Why should non internet users care about the filter?

Posted in #openinternet by skepdadblog on February 15, 2010
Tags: , , , , ,

This question was posted on Twitter by a @victamildew: “Someone in #nocleanfeed Please point me to site to explain implications of Govt’s censorship on a non Internet user and why they should care”. Good question.  Short answer: there’s no reason they should. Unless of course they know any children they care about, or they value free speech, or they pay tax.

As a taxpayer, do you care about the government wasting tens of millions of dollars on totally ineffective schemes to appease lobby groups?  Money that could be better spent on effective action?  Conroy himself agrees that the filter will be almost entirely ineffective at filtering the vast majority of content that you wouldn’t want kids to see online.  His response is that it is “one of a range of initiatives”.  Unfortunately, the money wasted on the filter, which will be utterly ineffective, is money taken from those other effective schemes.  Your tax dollars at work!

Do you value free speech? Maybe you don’t care about euthanasia websites being blocked, or information about safe drug use.  I don’t blame you.  But once the filter is in, ACMA will be required to assess every website that is reported to it – by anyone – against their classification guidelines.  If the reporter can make a case to have it blocked, it will be.  And the assessment criteria can change.  And the scope of blocked material can be expanded beyond just RC content.  And ACMA is not immune to political lobbying.  Maybe next year it will be something you or someone you love cares about.  By then, it will be too late.

Are there any kids you care about?
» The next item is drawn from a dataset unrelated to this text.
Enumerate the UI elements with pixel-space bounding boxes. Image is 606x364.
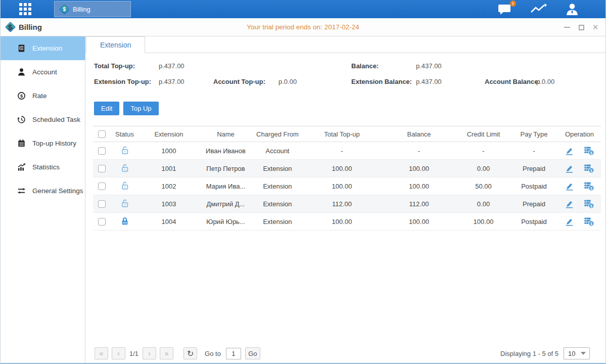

They will use the internet, even if you don’t.  Many child welfare advocacy groups, including Save The Children, are vehemently opposed to the filter.  They argue that it would prevent kids accessing educational information, but more importantly, would likely result in more exposure of kids to horrible online content.  Why?  Because the government has been irresponsibly advertising the filter as “making the internet safer” – and lulling parents into a false sense of security, which will lead to reduced online supervision.  The internet is not a safe place for kids, and the filter does not make it safer.  But some parents will believe it does and their kids will be at a real risk.

Even if you don’t use the internet, I challenge you to ignore what it will do for free speech, how it will put kids at risk, and how it will waste taxpayer’s money that could better be spent elsewhere.